[Stored data entries]
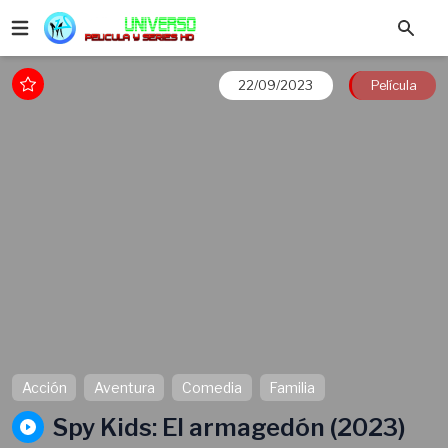
22/09/2023
Película
Acción
Aventura
Comedia
Familia
Spy Kids: El armagedón (2023)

Task item: Copy out all the data above exactly, pictures excluded.

Reply:
22/09/2023
Película
Acción
Aventura
Comedia
Familia
Spy Kids: El armagedón (2023)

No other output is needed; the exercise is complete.